De welwillendheid daartoe was groot, waaraan niet vreemd zal zijn geweest dat de christelijke gereformeerde gemeente van die dagen door de toevloed van leden van „overal en nergens” een contingent broeders en zusters telde, dat zich aan het geestelijk gedachtegoed van de gereformeerde gemeenten min of meer verwant voelde.
En zo geschiedde. Enkele broeders van de christelijke gereformeerde kerkenraad toonden wel enige bezorgdheid over het risico dat de lengte van de preken het afgesproken tijdschema zou kunnen verstoren, maar anderen brachten daar tegenin dat ook in de kring van de gereformeerde gemeente de uitspraak van de bekende Engelse prediker Spurgeon bekend moest zijn „dat na de eerste twintig minuten van de preek geen zondaren meer worden bekeerd.” Wat hiervan waar zij, het verliep allemaal harmonieus.
Herinnering
Aan één ontmoeting uit die tijd bewaar ik een bijzondere herinnering. Op een van de zondagen waarop de gereformeerde gemeente in de Nebokerk gastvrijheid genoot, ontmoette ik bij de „wisseling van de wacht” ds. P. Honkoop sr., toen predikant van de gereformeerde gemeente te Yerseke.
Aan zijn voorgaan op die zondag was verbonden dat hij in de zojuist beëindigde dienst zijn pasgeboren kleindochter had mogen dopen. Enkele ogenblikken voor zijn vertrek wisselde ik met de weleerwaarde voorganger van gedachten over zijn grote gemeente in Yerseke en over de moeite om de schapen van zó’n grote kudde alle bij name te kennen.
Niet bij wijze van proef maar uit pure belangstelling vroeg ik hem of hij in zijn gemeente mijn aangetrouwde neef Dies Mol ook kende. Kennelijk had de predikant hem niet direct in beeld. Na enig nadenken antwoordde ds.

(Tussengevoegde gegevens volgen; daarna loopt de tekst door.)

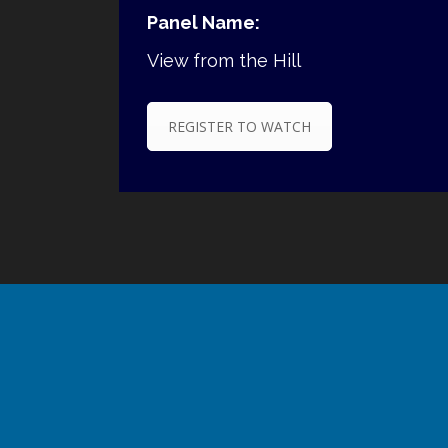
Panel Name:
View from the Hill
REGISTER TO WATCH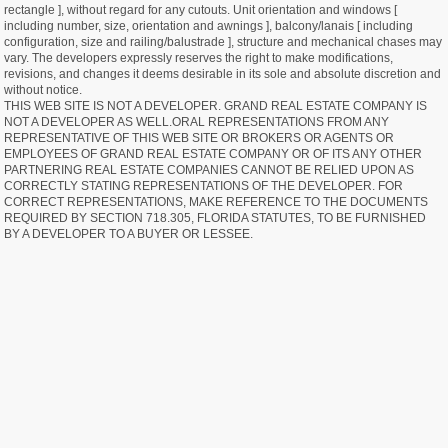
rectangle ], without regard for any cutouts. Unit orientation and windows [
including number, size, orientation and awnings ], balcony/lanais [ including
configuration, size and railing/balustrade ], structure and mechanical chases may
vary. The developers expressly reserves the right to make modifications,
revisions, and changes it deems desirable in its sole and absolute discretion and
without notice.
THIS WEB SITE IS NOT A DEVELOPER. GRAND REAL ESTATE COMPANY IS
NOT A DEVELOPER AS WELL.ORAL REPRESENTATIONS FROM ANY
REPRESENTATIVE OF THIS WEB SITE OR BROKERS OR AGENTS OR
EMPLOYEES OF GRAND REAL ESTATE COMPANY OR OF ITS ANY OTHER
PARTNERING REAL ESTATE COMPANIES CANNOT BE RELIED UPON AS
CORRECTLY STATING REPRESENTATIONS OF THE DEVELOPER. FOR
CORRECT REPRESENTATIONS, MAKE REFERENCE TO THE DOCUMENTS
REQUIRED BY SECTION 718.305, FLORIDA STATUTES, TO BE FURNISHED
BY A DEVELOPER TO A BUYER OR LESSEE.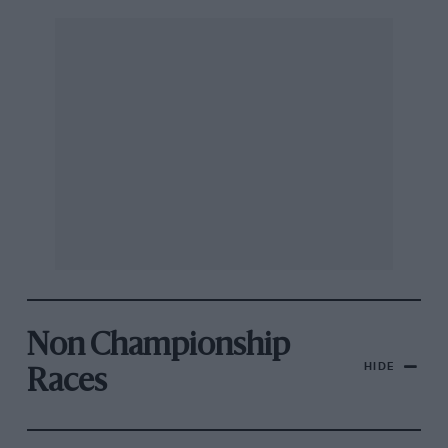
Non Championship
HIDE
Races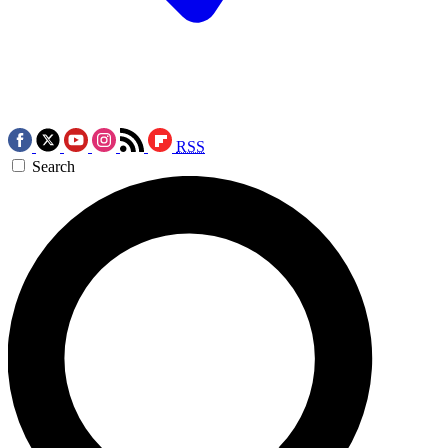
RSS
Search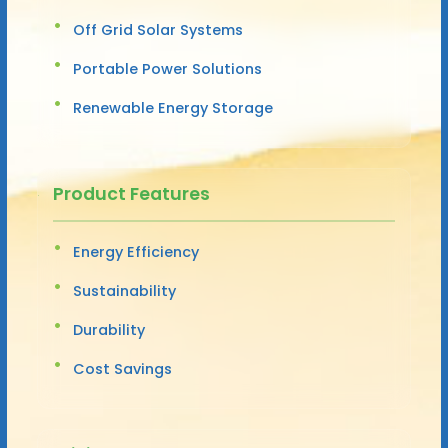
Off Grid Solar Systems
Portable Power Solutions
Renewable Energy Storage
Product Features
Energy Efficiency
Sustainability
Durability
Cost Savings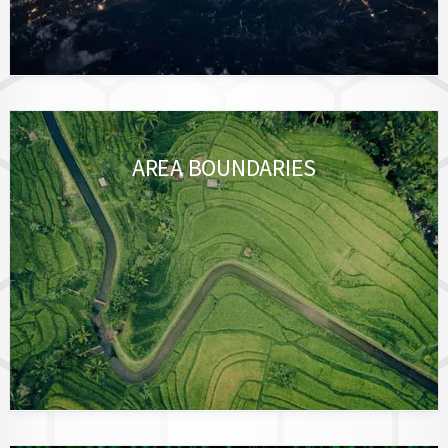
AREA BOUNDARIES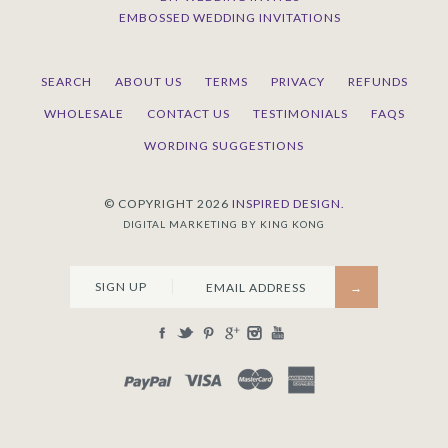
EMBOSSED WEDDING INVITATIONS
SEARCH
ABOUT US
TERMS
PRIVACY
REFUNDS
WHOLESALE
CONTACT US
TESTIMONIALS
FAQS
WORDING SUGGESTIONS
© COPYRIGHT 2026
INSPIRED DESIGN.
DIGITAL MARKETING BY KING KONG
SIGN UP
PAYPAL
VISA
MASTERCARD
AMEX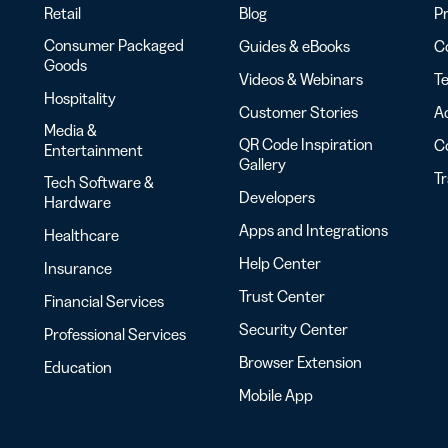
Retail
Blog
Pr
Consumer Packaged
Guides & eBooks
Co
Goods
Videos & Webinars
Te
Hospitality
Customer Stories
Ac
Media &
QR Code Inspiration
C
Entertainment
Gallery
T
Tech Software &
Developers
Hardware
Apps and Integrations
Healthcare
Help Center
Insurance
Trust Center
Financial Services
Security Center
Professional Services
Browser Extension
Education
Mobile App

Honkoop, met een glimlach om de mond, snedig: „Broeder, in Zuid-Beveland krioelt het van de mollen.” Mijn vraag naar de ’bovengrondse’ mol werd beantwoord met informatie over wat zich onder die naam in het Zuid-Bevelandse land ’ondergronds’ allemaal beweegt.
Als Zeeuw van geboorte kon ik het niet tegenspreken. Met een knipoog van verstandhouding namen we afscheid van elkaar.
Uittocht
Nu, achtenveertig jaar later, moet met een traan in het oog worden vastgesteld dat van het bloeiende kerkelijk leven in de jaren zestig van de vorige eeuw in de genoemde wijken van Den Haag nog maar weinig is overgebleven. Wat overigens niet uitsluitend aan ontkerkelijking moet worden toegeschreven. Zoals toen door het Gereformeerd Sociologisch Instituut al werd voorspeld, kwam vanaf de jaren zeventig een grote uittocht naar de ”suburbs” op gang, met weinig nieuwe aanplant en daardoor leeglopende kerken.